When Mike Henry told reporters last October he still had “plenty of energy,” investors interpreted the remark as a hint he might extend his tenure beyond the six-year average for ASX 20 CEOs. Instead, the board accelerated an 18-month succession process and settled on an internal slate of four finalists: CFO Vandita Pant, Australia boss Geraldine Slattery, Chief Commercial Officer Rag Udd and Americas chief Brandon Craig.

Directors interviewed more than 20 external contenders, according to people familiar with the search, including a former Rio Tinto copper chief and two North-American based mining CEOs. None matched the internal candidates’ institutional knowledge at a moment when BHP must decide whether to green-light $10 billion of overlapping projects without tripping capital-expenditure ceilings.

Chair Ross McEwan framed the choice as continuity. “We have a strategy that is working—disciplined allocation of capital, exposure to future-facing commodities, and a balance sheet that gives us optionality,” he said. “Brandon’s experience and skills are the perfect match to keep delivering that strategy.”

Shareholders largely concur. Whitefield managing director Angus Gluskie, whose fund owns 1.2 million BHP shares, calls Craig “a safe pair of hands who can execute the copper pivot without betting the company on a transformational M&A deal.” BHP’s share price rose 0.8% in Sydney trading, outperforming a flat materials index.

Internal promotions also minimise disruption at a sensitive time. Final permits for Resolution Copper require sustained engagement with U.S. tribal nations; Argentine fiscal terms for Vicuna are under congressional review; and Jansen’s Indigenous engagement protocol is cited by Canadian officials as a template for future licences. An outsider would need months to build equivalent political capital.
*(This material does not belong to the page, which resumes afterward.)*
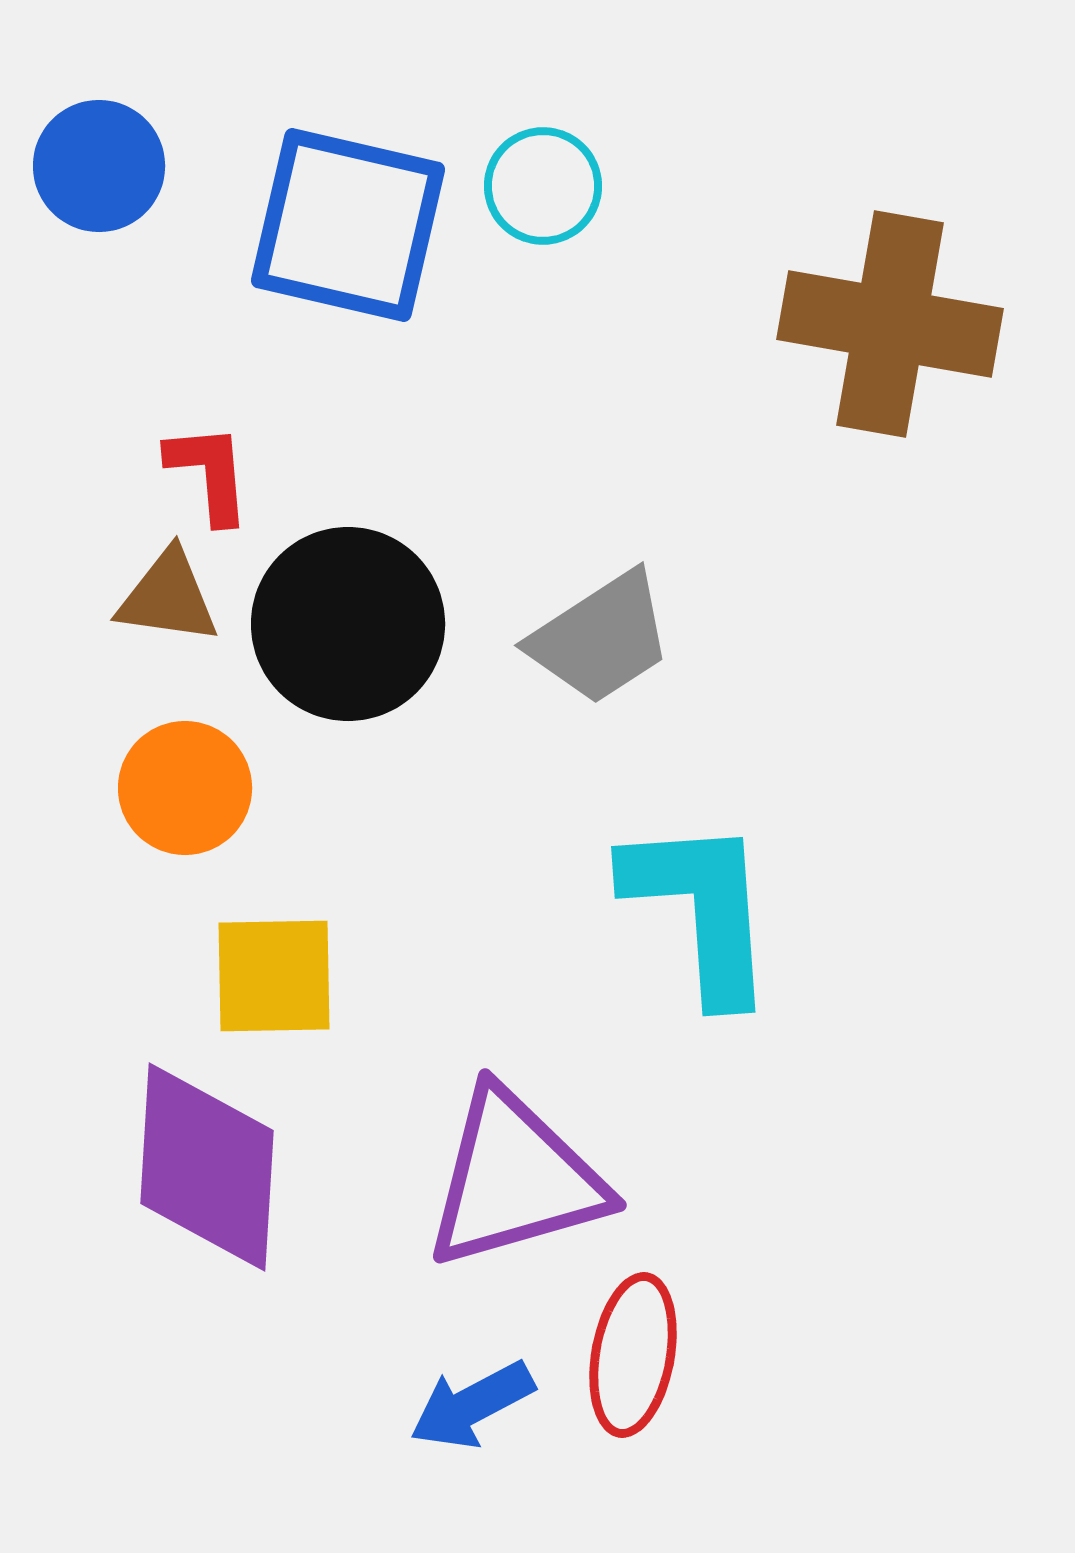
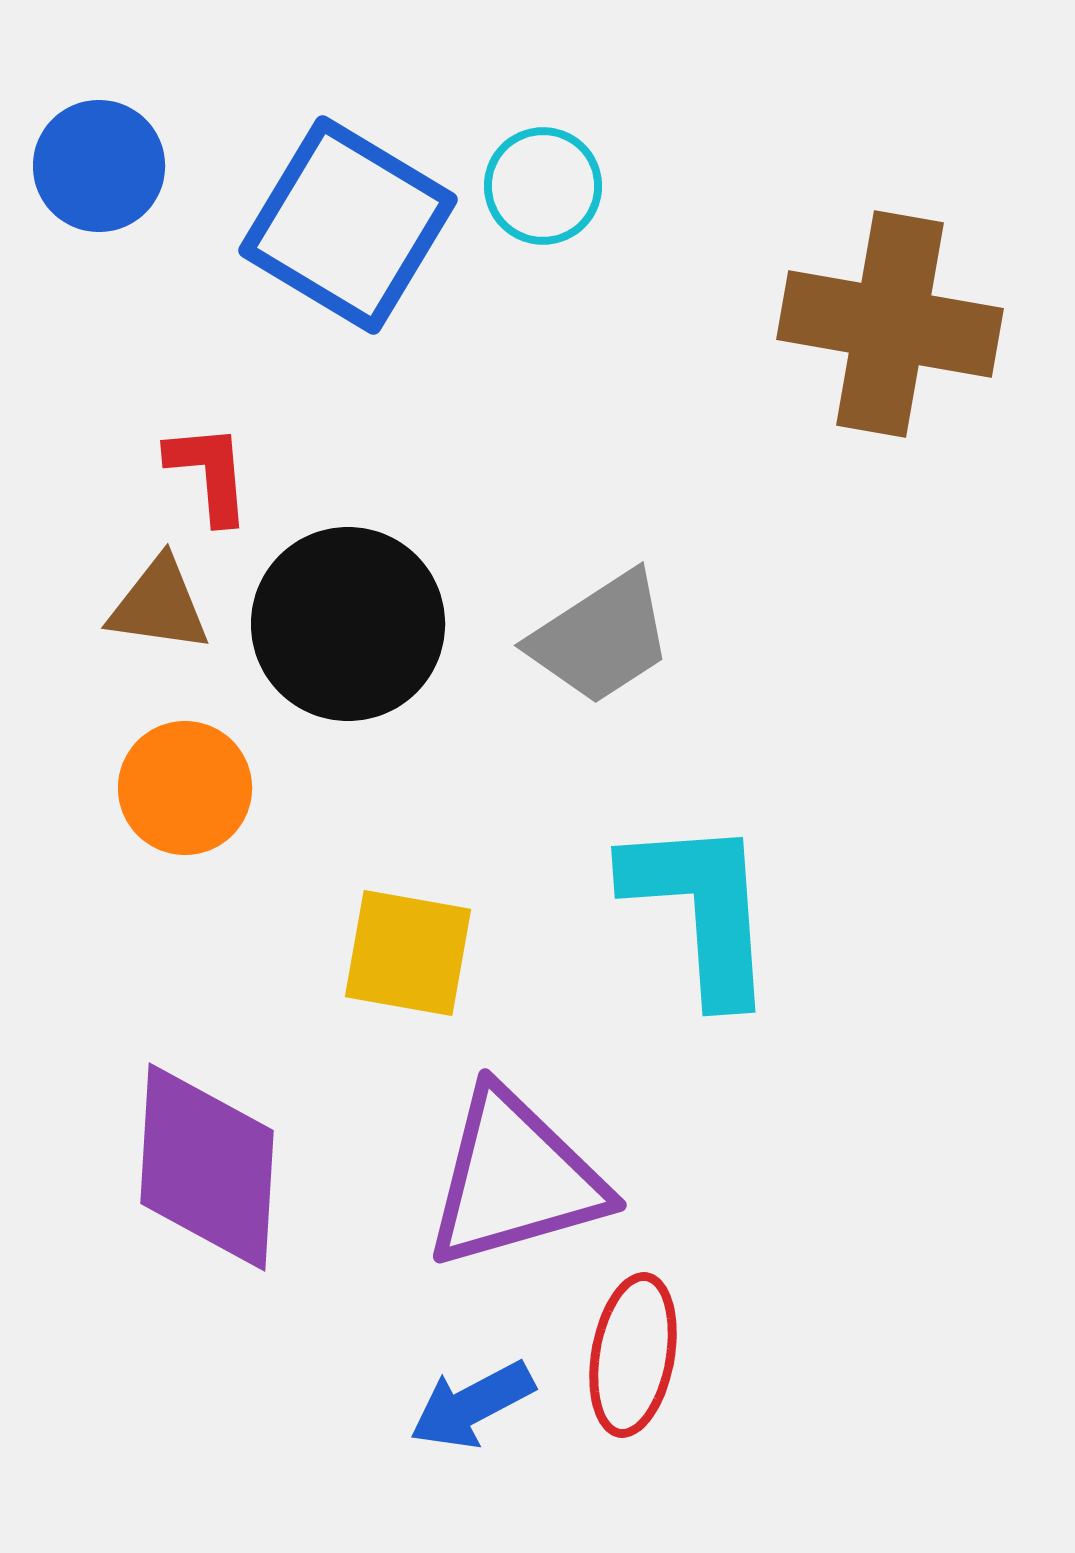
blue square: rotated 18 degrees clockwise
brown triangle: moved 9 px left, 8 px down
yellow square: moved 134 px right, 23 px up; rotated 11 degrees clockwise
Yet the decision carries risk. By selecting a CEO steeped in BHP culture, the board doubles down on its own roadmap. If copper prices sink below $3 a pound or if inflation pushes project capex 20% over budget, investors will have little patience for excuses—and no external scapegoat.

Internal vs External CEO Tenure – Global Mining (2010-24)
Average internal appointee
6.8years
Average external appointee
4.2years
▼ 38.2%
decrease
Source: Spencer Stuart mining leadership study

Can Craig Avoid the $49 Billion Deal Trap That Snared His Predecessor?

One question dominated analyst calls after Craig’s appointment: will BHP revive its pursuit of Anglo American? The two companies held informal talks in November, according to people familiar, but no formal bid emerged after Anglo rejected a prior £34 billion approach. Craig must now decide whether to walk away or return with a sweeter offer once regulatory uncertainty in London and Pretoria subsides.

His public comments suggest a preference for organic growth. “It would have to be incredibly compelling to compete with the set of options that we have,” he told reporters, referencing the $16 billion internal pipeline. Analysts at Bernstein read the remark as code for “no major M&A unless copper assets come at recession-era prices.”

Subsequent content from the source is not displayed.